Gene haben Schalter – Epigenetik

Von unseren Eltern erhalten wir jede Menge genetische Informationen, damit unsere Zellen genau wissen, was sie tun sollen. Dieser sogenannte Genotyp funktioniert als Bauplan und ist ab der Zeugung in jeder unserer Zellen vorhanden. Gespeichert und verwahrt wird die Information wie ein Schatz in der DNA (Desoxyribonukleinsäure; engl. desoxyribonucleic acid), einem in sich gedrehten, spiralförmigen Strang von Aminosäuren. Diese Erbinformation auf den Genen galt lange Zeit als unveränderlich. Aber so einfach ist es nicht: Die Ausrede »schuld sind meine Gene« gilt nicht mehr. Die Forschung kann seit Kurzem beweisen, dass der Körper Mittel und Wege findet, die bei der Geburt vererbten Gene zu regulieren und damit die Funktionsfähigkeit der Zellen nachträglich und immer wieder neu zu ändern.

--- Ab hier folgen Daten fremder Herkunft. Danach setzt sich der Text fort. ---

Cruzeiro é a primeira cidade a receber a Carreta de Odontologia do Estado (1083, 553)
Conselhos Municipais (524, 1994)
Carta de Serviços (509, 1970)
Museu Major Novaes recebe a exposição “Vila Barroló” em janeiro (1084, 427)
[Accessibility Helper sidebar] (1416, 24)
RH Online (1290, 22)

Diese Genregulation kann – und das ist eine Sensation – die Gene in ihrer Wirkung an- oder abschalten. Allerdings läuft dieser Prozess sehr viel komplexer ab als bei einem Lichtschalter. Die Wissenschaft von der Epigenetik hat die Genetik in den letzten Jahren revolutioniert und ist für uns alle von großer Bedeutung. Dieses neue Fachgebiet befasst sich damit, wie unser Körper die Aktivität der Gene regulieren kann, ohne die Erbsubstanz DNA zu verändern. Durch die epigenetische Forschung wissen wir heute, dass unterschiedlichste Lebenserfahrungen ihre Spuren hinterlassen und vererbt werden können – und das ist Ihre Chance. Gesund leben lohnt sich also in mehrfacher Hinsicht, auch weil Sie dadurch sogar den Einfluss von ungünstigen Genkonstellationen abmildern können, die Ihnen vererbt wurden.

Doppelhelix

Unsere DNA ist eine Doppelspirale aus Aminosäurepaaren. Entdeckt wurde sie übrigens von einer Frau, der britischen Biochemikerin Rosalind Franklin, obwohl nur die beteiligten Männer den Nobelpreis bekamen.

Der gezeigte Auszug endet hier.